Smithfield Decretals: Right off the bat, it would look like a book of canon law commissioned by a pontiff. Nobody knows what kind of psychotropic substances or spirits could ingest the monks of the thirteenth century to illustrate the texts ordered by Pope Gregory IX in this way: murderous giant rabbits, a medieval Yoda, terrifying monsters and disturbing images populate this manuscript.

Dance Lessons for an Advanced Age: Bohumil Hrabal approaches in this strange novel several women who sunbathe to talk about his life and relate his adventures as a shoemaker and his romantic conquests. The peculiar thing is that the book does not make much sense and literally, the whole novel is a phrase. If you want to read it, you can find it in English at the following link.

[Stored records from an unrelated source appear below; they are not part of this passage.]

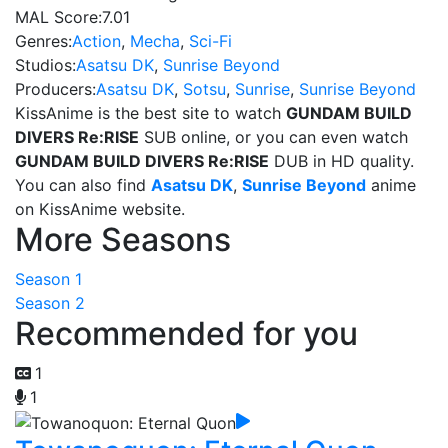
MAL Score:
7.01
Genres:
Action
,
Mecha
,
Sci-Fi
Studios:
Asatsu DK
,
Sunrise Beyond
Producers:
Asatsu DK
,
Sotsu
,
Sunrise
,
Sunrise Beyond
KissAnime is the best site to watch
GUNDAM BUILD
DIVERS Re:RISE
SUB online, or you can even watch
GUNDAM BUILD DIVERS Re:RISE
DUB in HD quality.
You can also find
Asatsu DK
,
Sunrise Beyond
anime
on KissAnime website.
More Seasons
Season 1
Season 2
Recommended for you
1
1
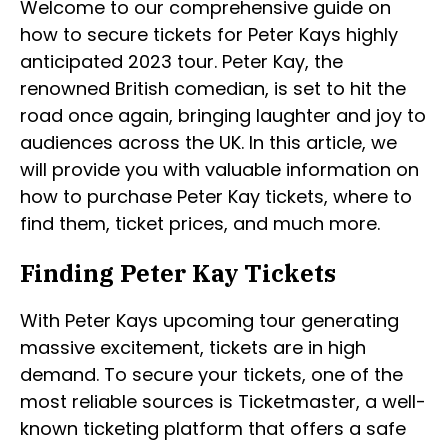
Welcome to our comprehensive guide on
how to secure tickets for Peter Kays highly
anticipated 2023 tour. Peter Kay, the
renowned British comedian, is set to hit the
road once again, bringing laughter and joy to
audiences across the UK. In this article, we
will provide you with valuable information on
how to purchase Peter Kay tickets, where to
find them, ticket prices, and much more.
Finding Peter Kay Tickets
With Peter Kays upcoming tour generating
massive excitement, tickets are in high
demand. To secure your tickets, one of the
most reliable sources is Ticketmaster, a well-
known ticketing platform that offers a safe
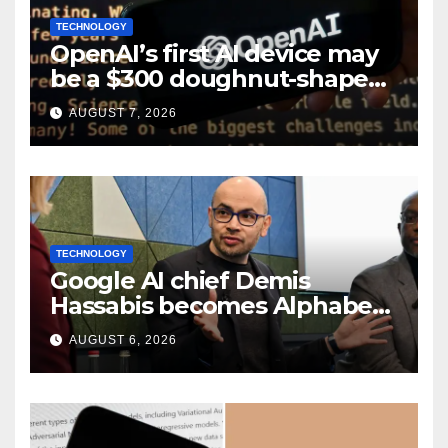
TECHNOLOGY
OpenAI’s first AI device may
be a $300 doughnut-shaped
smart speaker: Report
AUGUST 7, 2026
TECHNOLOGY
Google AI chief Demis
Hassabis becomes Alphabet
chief scientist in leadership
AUGUST 6, 2026
shakeup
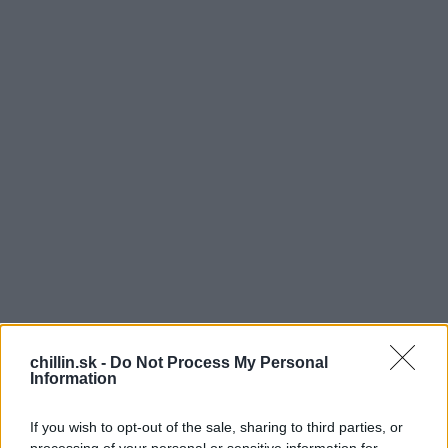
chillin.sk -
Do Not Process My Personal
Information
T
ento muž si počas prechádzky všimol niečoho
If you wish to opt-out of the sale, sharing to third parties, or
zvláštneho. Na moste stál kôň. Keď sa potom k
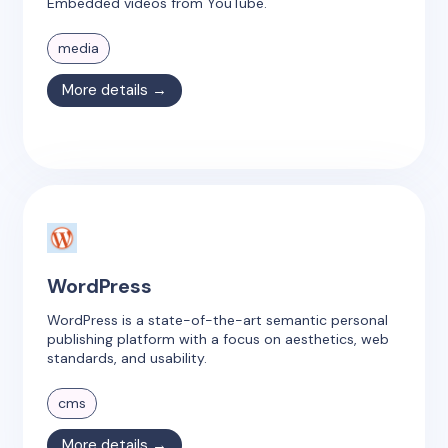
Embedded videos from YouTube.
media
More details →
WordPress
WordPress is a state-of-the-art semantic personal
publishing platform with a focus on aesthetics, web
standards, and usability.
cms
More details →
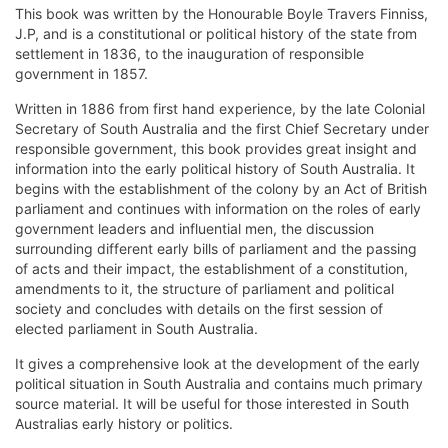
This book was written by the Honourable Boyle Travers Finniss,
J.P, and is a constitutional or political history of the state from
settlement in 1836, to the inauguration of responsible
government in 1857.
Written in 1886 from first hand experience, by the late Colonial
Secretary of South Australia and the first Chief Secretary under
responsible government, this book provides great insight and
information into the early political history of South Australia. It
begins with the establishment of the colony by an Act of British
parliament and continues with information on the roles of early
government leaders and influential men, the discussion
surrounding different early bills of parliament and the passing
of acts and their impact, the establishment of a constitution,
amendments to it, the structure of parliament and political
society and concludes with details on the first session of
elected parliament in South Australia.
It gives a comprehensive look at the development of the early
political situation in South Australia and contains much primary
source material. It will be useful for those interested in South
Australias early history or politics.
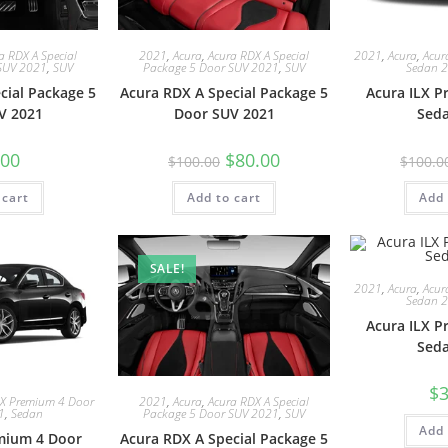
a RDX A Special
2021
,
Acura
,
Acura RDX A Special
2021
,
Acura
,
Acur
SUV 2021
,
SUV
Package 5 Door SUV 2021
,
SUV
Sedan 
cial Package 5
Acura RDX A Special Package 5
Acura ILX 
V 2021
Door SUV 2021
Sed
.00
$
80.00
$
100.00
$
100.0
 cart
Add to cart
Add 
SALE!
2021
,
Acura
,
Acur
Sedan 
Acura ILX 
Sed
$
3
LX Premium 4 Door
2021
,
Acura
,
Acura RDX A Special
1
,
Sedan
Package 5 Door SUV 2021
,
SUV
Add 
mium 4 Door
Acura RDX A Special Package 5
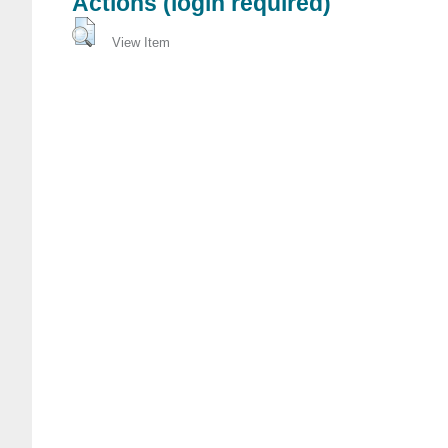
Actions (login required)
View Item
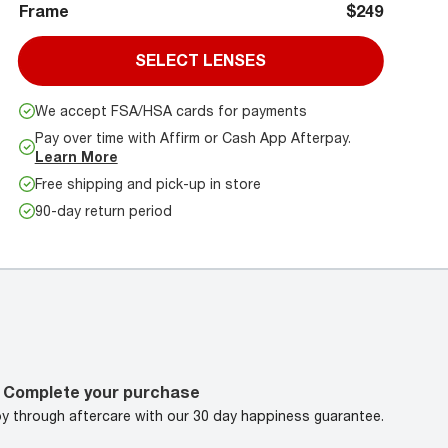
Frame
$249
SELECT LENSES
We accept FSA/HSA cards for payments
Pay over time with Affirm or Cash App Afterpay.
Learn More
Free shipping and pick-up in store
90-day return period
Complete your purchase
oy through aftercare with our 30 day happiness guarantee.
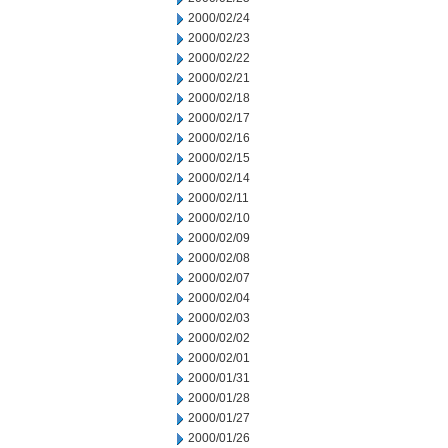
2000/02/24
2000/02/23
2000/02/22
2000/02/21
2000/02/18
2000/02/17
2000/02/16
2000/02/15
2000/02/14
2000/02/11
2000/02/10
2000/02/09
2000/02/08
2000/02/07
2000/02/04
2000/02/03
2000/02/02
2000/02/01
2000/01/31
2000/01/28
2000/01/27
2000/01/26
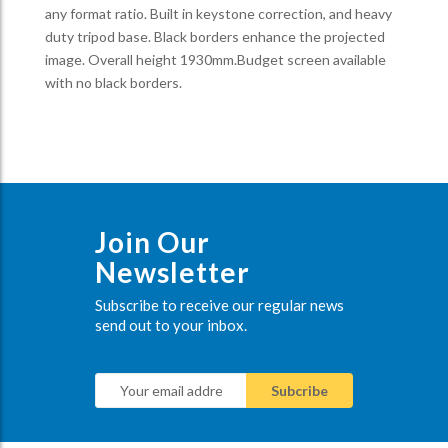
any format ratio. Built in keystone correction, and heavy
duty tripod base. Black borders enhance the projected
image. Overall height 1930mm.Budget screen available
with no black borders.
Join Our
Newsletter
Subscribe to receive our regular news
send out to your inbox.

Book of Soyga: This work of the sixteenth century that deals with magic and occultism is written in Latin and also in another code that could not be deciphered. In it you will find all the most effective methods to conjure demons and other practices of necromancy, a branch of black magic, consisting of the divination of the future by consulting the viscera of the dead and the invocation of their spirits, and whose origin It goes back to the mystical and supernatural tradition of cultures such as Egyptian, Mesopotamian or Persian. It was owned by the English occultist John Dee, one of the main consultants of Queen Elizabeth I. After years disappeared, was found in 1994 in the British Library.


Codex Gigas: Also known as the Devil’s Codex or Codex of Satan, is an ancient medieval manuscript in parchment created in the early thirteenth century and written in Latin by the monk German the Prisoner of the Podlažice monastery. In its time it was considered the eighth wonder of the world for its gigantic size of 92 × 50.5 × 22 centimeters that make it the largest known medieval manuscript. It has 624 pages, weighs 75 kilos and the legend says that its author, condemned to be walled alive, proposed in exchange for being pardoned to create a monumental work that contained the Bible among more knowledge. Satan helped the creator to write the work on condition that his image appeared.